• [PROBLEM DESCRIPTION]: Return exactly those lines of the material below that fall between the line holding "View Open Positions" and the line holding "Maura has been", inclusive.
*** Block opens ***
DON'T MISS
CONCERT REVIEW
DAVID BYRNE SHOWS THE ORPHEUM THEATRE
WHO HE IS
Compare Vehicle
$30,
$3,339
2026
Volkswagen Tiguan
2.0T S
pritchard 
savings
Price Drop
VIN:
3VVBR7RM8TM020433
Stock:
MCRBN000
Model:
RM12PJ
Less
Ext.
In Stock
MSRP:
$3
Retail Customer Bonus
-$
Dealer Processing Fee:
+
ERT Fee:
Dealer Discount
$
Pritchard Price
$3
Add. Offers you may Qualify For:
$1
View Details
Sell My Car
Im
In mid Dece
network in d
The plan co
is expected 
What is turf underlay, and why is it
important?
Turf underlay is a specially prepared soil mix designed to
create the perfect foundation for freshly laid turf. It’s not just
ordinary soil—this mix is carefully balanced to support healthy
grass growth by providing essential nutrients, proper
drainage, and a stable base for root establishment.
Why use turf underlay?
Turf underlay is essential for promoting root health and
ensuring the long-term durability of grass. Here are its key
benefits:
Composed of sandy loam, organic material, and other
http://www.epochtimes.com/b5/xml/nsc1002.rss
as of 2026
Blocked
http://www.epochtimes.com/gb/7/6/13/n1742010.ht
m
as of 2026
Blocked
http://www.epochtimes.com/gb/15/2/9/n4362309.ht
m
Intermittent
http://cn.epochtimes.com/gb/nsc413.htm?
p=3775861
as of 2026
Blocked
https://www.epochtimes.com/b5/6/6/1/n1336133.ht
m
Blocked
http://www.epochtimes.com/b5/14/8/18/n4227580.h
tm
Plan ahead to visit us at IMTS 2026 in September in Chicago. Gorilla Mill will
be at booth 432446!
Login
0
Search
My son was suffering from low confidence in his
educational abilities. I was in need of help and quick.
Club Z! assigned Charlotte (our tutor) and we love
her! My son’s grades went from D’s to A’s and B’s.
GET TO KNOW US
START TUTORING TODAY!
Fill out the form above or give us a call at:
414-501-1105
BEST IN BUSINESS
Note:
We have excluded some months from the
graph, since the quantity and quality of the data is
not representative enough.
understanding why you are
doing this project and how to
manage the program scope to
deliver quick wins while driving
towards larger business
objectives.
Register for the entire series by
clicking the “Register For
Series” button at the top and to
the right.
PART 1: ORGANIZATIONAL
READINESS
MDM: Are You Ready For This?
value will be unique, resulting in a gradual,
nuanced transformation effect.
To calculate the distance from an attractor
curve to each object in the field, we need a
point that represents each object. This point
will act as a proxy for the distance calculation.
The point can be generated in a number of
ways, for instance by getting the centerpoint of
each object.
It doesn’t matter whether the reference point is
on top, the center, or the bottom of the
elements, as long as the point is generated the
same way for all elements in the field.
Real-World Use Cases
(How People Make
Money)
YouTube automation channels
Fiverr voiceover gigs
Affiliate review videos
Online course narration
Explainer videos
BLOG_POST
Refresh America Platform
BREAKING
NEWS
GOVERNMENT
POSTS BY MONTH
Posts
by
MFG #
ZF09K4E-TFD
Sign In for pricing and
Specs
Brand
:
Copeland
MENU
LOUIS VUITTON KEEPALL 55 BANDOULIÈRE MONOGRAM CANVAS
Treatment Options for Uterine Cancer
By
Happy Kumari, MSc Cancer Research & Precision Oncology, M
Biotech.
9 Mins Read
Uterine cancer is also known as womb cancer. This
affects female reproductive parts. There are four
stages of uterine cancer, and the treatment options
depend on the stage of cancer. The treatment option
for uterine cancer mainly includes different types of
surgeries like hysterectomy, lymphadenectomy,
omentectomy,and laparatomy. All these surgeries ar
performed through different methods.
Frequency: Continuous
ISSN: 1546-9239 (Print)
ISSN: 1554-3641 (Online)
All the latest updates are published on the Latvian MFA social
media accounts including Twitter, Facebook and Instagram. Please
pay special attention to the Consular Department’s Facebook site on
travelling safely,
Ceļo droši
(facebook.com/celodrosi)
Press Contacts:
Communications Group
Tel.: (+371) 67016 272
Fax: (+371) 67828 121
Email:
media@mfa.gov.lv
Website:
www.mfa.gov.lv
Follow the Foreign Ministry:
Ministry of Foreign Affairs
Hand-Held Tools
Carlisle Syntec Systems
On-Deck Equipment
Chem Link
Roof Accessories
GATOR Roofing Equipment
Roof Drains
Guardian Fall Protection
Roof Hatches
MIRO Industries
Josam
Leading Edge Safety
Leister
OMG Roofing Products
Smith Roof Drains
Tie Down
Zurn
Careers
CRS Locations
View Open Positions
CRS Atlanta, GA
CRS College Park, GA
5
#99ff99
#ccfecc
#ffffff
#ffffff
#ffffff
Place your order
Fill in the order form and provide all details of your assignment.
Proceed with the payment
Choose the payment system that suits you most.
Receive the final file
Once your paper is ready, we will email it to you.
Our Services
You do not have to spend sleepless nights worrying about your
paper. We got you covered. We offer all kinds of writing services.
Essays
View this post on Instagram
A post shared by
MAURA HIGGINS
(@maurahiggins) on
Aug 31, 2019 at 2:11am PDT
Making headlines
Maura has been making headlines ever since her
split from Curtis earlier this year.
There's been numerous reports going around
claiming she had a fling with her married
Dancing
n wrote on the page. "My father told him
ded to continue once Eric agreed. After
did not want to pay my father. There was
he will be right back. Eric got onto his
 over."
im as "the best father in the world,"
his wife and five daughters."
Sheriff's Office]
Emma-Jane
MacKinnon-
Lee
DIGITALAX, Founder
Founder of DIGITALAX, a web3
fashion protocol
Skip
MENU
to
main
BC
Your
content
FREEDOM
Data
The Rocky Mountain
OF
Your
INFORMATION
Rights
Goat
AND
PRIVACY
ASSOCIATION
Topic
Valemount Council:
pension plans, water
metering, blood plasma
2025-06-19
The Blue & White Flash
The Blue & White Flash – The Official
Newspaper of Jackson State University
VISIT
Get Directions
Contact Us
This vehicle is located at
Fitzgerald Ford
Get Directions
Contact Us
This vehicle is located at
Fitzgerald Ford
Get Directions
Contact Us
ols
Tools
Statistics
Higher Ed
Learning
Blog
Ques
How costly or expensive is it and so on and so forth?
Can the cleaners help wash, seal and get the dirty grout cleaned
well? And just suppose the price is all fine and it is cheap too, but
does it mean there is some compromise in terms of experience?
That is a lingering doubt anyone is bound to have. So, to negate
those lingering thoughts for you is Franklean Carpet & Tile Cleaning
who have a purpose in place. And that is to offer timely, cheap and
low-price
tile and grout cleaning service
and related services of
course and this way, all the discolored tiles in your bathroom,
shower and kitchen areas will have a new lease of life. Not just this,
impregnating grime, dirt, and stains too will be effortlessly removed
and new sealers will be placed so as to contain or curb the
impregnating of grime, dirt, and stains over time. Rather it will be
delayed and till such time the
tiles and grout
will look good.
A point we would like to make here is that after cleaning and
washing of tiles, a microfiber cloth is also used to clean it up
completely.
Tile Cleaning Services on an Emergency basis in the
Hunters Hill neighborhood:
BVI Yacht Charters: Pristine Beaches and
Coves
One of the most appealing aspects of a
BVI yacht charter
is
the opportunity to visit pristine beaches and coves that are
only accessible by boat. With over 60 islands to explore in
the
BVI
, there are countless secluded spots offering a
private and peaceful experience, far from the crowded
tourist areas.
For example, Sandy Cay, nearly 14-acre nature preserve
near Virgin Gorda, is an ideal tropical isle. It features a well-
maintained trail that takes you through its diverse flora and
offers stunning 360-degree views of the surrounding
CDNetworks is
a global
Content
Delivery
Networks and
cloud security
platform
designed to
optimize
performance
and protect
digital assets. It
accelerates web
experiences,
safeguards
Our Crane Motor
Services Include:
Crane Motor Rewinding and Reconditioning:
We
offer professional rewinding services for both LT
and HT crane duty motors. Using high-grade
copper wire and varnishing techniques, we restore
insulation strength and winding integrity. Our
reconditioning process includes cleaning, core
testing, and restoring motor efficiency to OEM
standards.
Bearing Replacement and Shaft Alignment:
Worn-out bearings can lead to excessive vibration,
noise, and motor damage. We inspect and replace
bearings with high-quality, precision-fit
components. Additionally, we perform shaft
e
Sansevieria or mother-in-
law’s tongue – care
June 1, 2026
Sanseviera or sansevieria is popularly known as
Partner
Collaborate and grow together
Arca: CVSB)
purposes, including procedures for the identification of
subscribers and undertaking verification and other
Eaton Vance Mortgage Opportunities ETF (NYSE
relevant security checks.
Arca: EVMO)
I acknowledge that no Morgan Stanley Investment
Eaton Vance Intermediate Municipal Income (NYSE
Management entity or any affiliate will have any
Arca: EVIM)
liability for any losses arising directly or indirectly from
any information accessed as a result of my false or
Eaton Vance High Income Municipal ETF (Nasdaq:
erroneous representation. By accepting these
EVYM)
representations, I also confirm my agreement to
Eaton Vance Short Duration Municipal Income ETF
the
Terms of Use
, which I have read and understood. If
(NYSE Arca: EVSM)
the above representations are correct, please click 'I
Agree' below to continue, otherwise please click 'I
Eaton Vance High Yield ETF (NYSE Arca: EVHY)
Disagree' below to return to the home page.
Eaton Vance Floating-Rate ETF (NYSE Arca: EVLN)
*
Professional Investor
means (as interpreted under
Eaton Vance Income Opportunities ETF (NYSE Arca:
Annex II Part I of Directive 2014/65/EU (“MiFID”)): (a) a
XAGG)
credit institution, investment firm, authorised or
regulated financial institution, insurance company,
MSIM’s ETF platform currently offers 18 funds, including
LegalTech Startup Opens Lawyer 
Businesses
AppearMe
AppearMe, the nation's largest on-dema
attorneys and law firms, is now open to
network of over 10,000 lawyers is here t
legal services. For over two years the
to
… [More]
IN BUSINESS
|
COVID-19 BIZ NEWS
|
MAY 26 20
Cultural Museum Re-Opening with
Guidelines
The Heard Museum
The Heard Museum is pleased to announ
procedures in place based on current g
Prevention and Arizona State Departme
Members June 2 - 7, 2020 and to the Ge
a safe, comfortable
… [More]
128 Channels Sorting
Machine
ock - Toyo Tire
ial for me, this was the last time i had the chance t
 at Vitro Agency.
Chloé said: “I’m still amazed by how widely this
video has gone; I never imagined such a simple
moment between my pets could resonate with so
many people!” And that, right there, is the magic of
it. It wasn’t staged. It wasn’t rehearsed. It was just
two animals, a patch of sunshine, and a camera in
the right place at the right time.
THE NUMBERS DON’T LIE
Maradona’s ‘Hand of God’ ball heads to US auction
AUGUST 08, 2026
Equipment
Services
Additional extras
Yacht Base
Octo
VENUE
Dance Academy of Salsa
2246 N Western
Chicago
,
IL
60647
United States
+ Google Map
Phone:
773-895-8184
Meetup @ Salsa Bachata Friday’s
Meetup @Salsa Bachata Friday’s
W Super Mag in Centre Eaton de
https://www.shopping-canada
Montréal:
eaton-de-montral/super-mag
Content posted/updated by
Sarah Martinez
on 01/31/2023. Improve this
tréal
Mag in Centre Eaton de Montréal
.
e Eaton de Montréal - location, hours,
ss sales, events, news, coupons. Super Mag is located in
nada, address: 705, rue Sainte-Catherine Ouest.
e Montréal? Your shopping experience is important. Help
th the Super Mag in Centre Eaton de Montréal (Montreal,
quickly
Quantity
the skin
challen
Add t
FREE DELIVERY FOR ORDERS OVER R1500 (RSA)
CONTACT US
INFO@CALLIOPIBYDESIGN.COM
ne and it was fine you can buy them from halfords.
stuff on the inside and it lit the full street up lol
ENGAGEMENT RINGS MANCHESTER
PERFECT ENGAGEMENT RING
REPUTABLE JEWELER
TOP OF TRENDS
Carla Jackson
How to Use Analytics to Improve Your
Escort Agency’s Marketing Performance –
*** Block closes ***
• [SOLUTION BELOW]:
View Open Positions
CRS Atlanta, GA
CRS College Park, GA
5
#99ff99
#ccfecc
#ffffff
#ffffff
#ffffff
Place your order
Fill in the order form and provide all details of your assignment.
Proceed with the payment
Choose the payment system that suits you most.
Receive the final file
Once your paper is ready, we will email it to you.
Our Services
You do not have to spend sleepless nights worrying about your
paper. We got you covered. We offer all kinds of writing services.
Essays
View this post on Instagram
A post shared by
MAURA HIGGINS
(@maurahiggins) on
Aug 31, 2019 at 2:11am PDT
Making headlines
Maura has been making headlines ever since her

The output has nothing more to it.